Archive

Archive for the ‘Mahout’ Category

RecSys Stammtisch Berlin - December 2012

December 30th, 2012 at 12:40pm

Earlier this month I attended the fourth Recommender Stammtisch in Berlin. The event was kindly hosted by Soundcloud - who on top of organising the speakers provided a really yummy buffet by Kochzeichen D.

With Paul Lamere the evening started with a very entertaining but also very packed talk on why music recommendation is special - or put more generally why all recommender systems are special:

  • Traditionally recommender systems found their way into the wild to drive sales. In music however the main goal is to help users discover new content.
  • Listeners are very different: Ranging from those indifferent to what is being played (imagine someone sitting in a coffee bar enjoying their espresso - it’s unlikely that those would want to influence the playlist of the shop’s entertainment system unless they are really annoyed with it’s content). There are casual listeners who from time to time skip a piece. There are more engaged people who train their own recommender through services like last.fm. Finally there are fanatics that are really into certain kinds of music. Building just one system to fit them all won’t do. Also relying on just one signal won’t do - instead you will have to deal with both, content signals like loudness plots as well as community signals.
  • Music applications tend to be highly interactive. So even if there is little to no reliable explicit feedback people tell you how much you like your music when skipping, turning pieces louder, interacting with the content behind the song being played.
  • In contrast to many other domains music deals with a vast item space and a huge long tail of songs that almost never get interacted with.
  • In contrast to shopping recommenders however in music making mistakes is comparably cheap: In most situations music isn’t purchased on a song by song basis but based on some subscription model. That way the actual cost of playing the wrong song is low. Also songs tend to be not much longer than 5min so also users are less annoyed when confronted with a slightly wrong piece of music.
  • When implementing recommenders for a shopping site it is to be avoided to re-recommend stuff a user has purchased already. This is not the case in music recommendation. Quite the contrary: Re-recommending known music is one indicator for playlists people will like.
  • When it comes to building playlists care must be taken to organise songs in a coherent way, mixing new and familiar songs in a pleasing order - essentially the goal should be to take the listener on a journey.
  • Fast updates are crucial: Music business itself is fast paced with new releases coming out regularly and being taken up very quickly by major broadcasting stations.
  • Music is highly contextual: It pays to know if the user is in the mood for calm or for faster music..
  • There are highly passionate users that are very easy to scare away - those tend to be the loudest ones influencing your user community most.
  • Though meta data is key in music as well, never expect it to be correct. There are all sorts of weird band and song names that you never thought would be possible - an observation that also Ticketmaster made when building their ticket search engine.
  • Music is highly social and irrational - so just knowing your users friends and their tastes won’t get you to being perfect.
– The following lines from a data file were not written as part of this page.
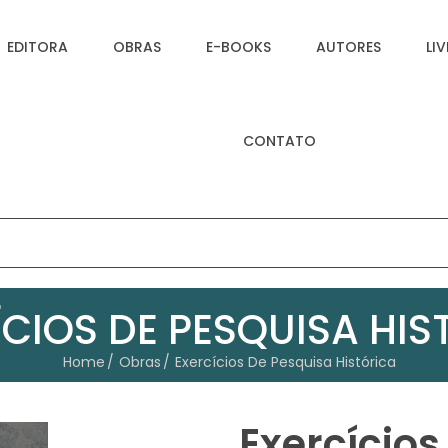
EDITORA
OBRAS
E-BOOKS
AUTORES
LI
CONTATO
ÍCIOS DE PESQUISA HIS
Home
Obras
Exercícios De Pesquisa Histórica
Exercícios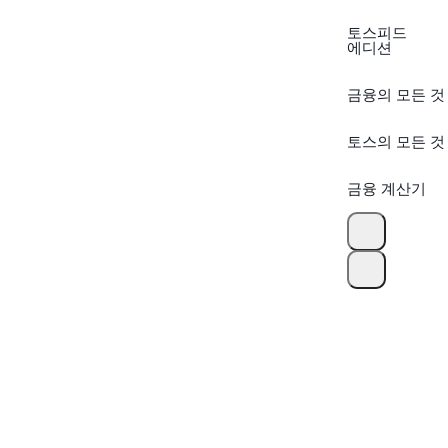
토스피드
에디션
금융의 모든 것
토스의 모든 것
금융 계산기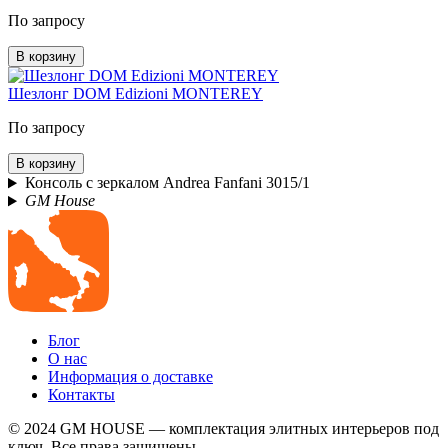
По запросу
В корзину
Шезлонг DOM Edizioni MONTEREY
По запросу
В корзину
Консоль с зеркалом Andrea Fanfani 3015/1
GM House
Блог
О нас
Информация о доставке
Контакты
© 2024 GM HOUSE — комплектация элитных интерьеров под
ключ. Все права защищены.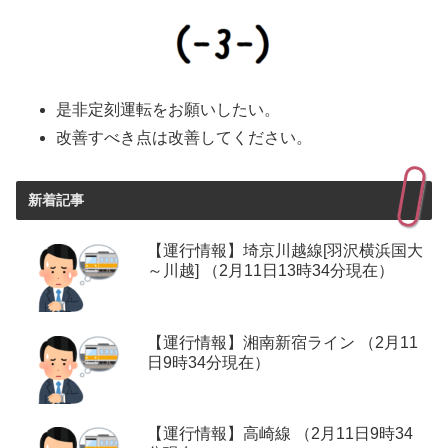
是非定刻運転をお願いしたい。
改善すべき点は改善してください。
新着記事
【運行情報】埼京川越線[羽沢横浜国大
～川越] （2月11日13時34分現在）
【運行情報】湘南新宿ライン （2月11
日9時34分現在）
【運行情報】高崎線 （2月11日9時34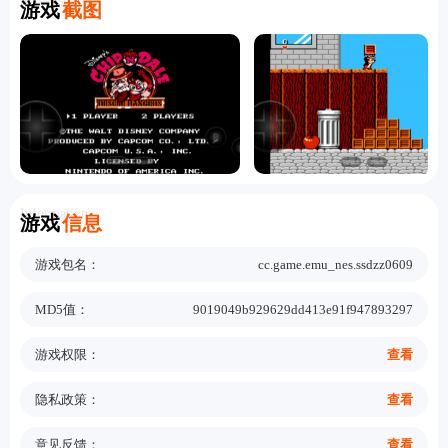
Screenshot
游戏
截图
Information
游戏
信息
游戏包名：
cc.game.emu_nes.ssdzz0609
MD5值：
9019049b929629dd413e91f947893297
游戏权限：
查看
隐私政策：
查看
意见反馈：
查看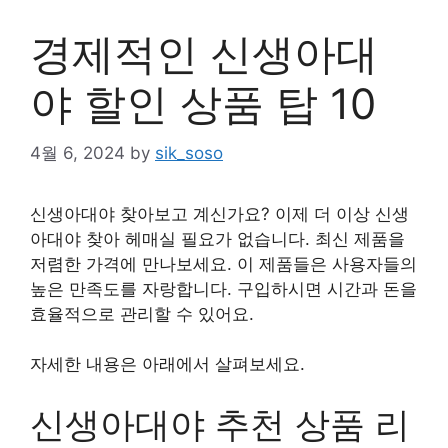
경제적인 신생아대
야 할인 상품 탑 10
4월 6, 2024
by
sik_soso
신생아대야 찾아보고 계신가요? 이제 더 이상 신생
아대야 찾아 헤매실 필요가 없습니다. 최신 제품을
저렴한 가격에 만나보세요. 이 제품들은 사용자들의
높은 만족도를 자랑합니다. 구입하시면 시간과 돈을
효율적으로 관리할 수 있어요.
자세한 내용은 아래에서 살펴보세요.
신생아대야 추천 상품 리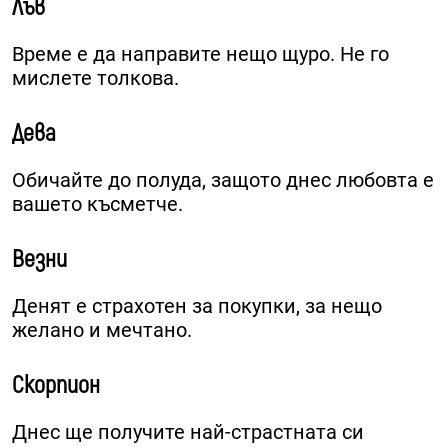
Лъв
Време е да направите нещо щуро. Не го
мислете толкова.
Дева
Обичайте до полуда, защото днес любовта е
вашето късметче.
Везни
Денят е страхотен за покупки, за нещо
желано и мечтано.
Скорпион
Днес ще получите най-страстната си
Overall I guess the conclusion is that no matter which domain you deal with you will always need to know the exact properties of that domain to build a successful system.

In the second talk Brian McFee explained one way of modeling playlists with context. With that he concentrated on passive music discovery - that is based on one query return a list of music to listen to sequentially as opposed to active retrieval where users issue a query to search for a specific piece of music.

Historically it turned out to be difficult to come up with any playlist generator that is better than randomly selecting songs to play. His model is based on a random walk notian where the vertices are songs and edges represent learnt group similarities. Groups were represented by features like familiarity, social tags, specific audio features, metadata, release dates etc. Depending on the playlist category in most cases he was able to show that his model actually does perform better than random.

In the third talk Oscar Celma showed some techniques to also benefit from some of the more complicated signals for music recommendation. Essentially his take was that by relying on usage signals only you will be stuck with the head of the usage distribution only. What you want though is to be able to provide recommendations for the long tail as well.

Some signals he mentioned included content based features (rythm, BPM, timbre, harmony), usage signals, social signals (beware of people trying to game the system or make fun of it though) and a mix of all those. His recommendation was to put content signals at the end of the processing pipeline for re-ranking and refining playlists.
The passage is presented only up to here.